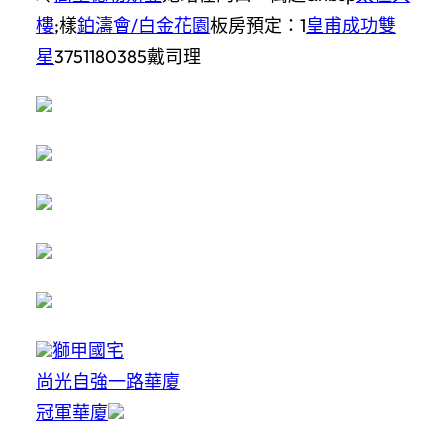
樓
;樣
鉑濤會/白金花園
板房預定：1
皇甫成功雙
星
3751180385戴司理
獅甲國宅
尚光自強一路華廈
冠軍華廈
════════════════════
Could you repeat the data exactly, omitting its pictures?

樓
;樣
鉑濤會/白金花園
板房預定：1
皇甫成功雙
星
3751180385戴司理
獅甲國宅
尚光自強一路華廈
冠軍華廈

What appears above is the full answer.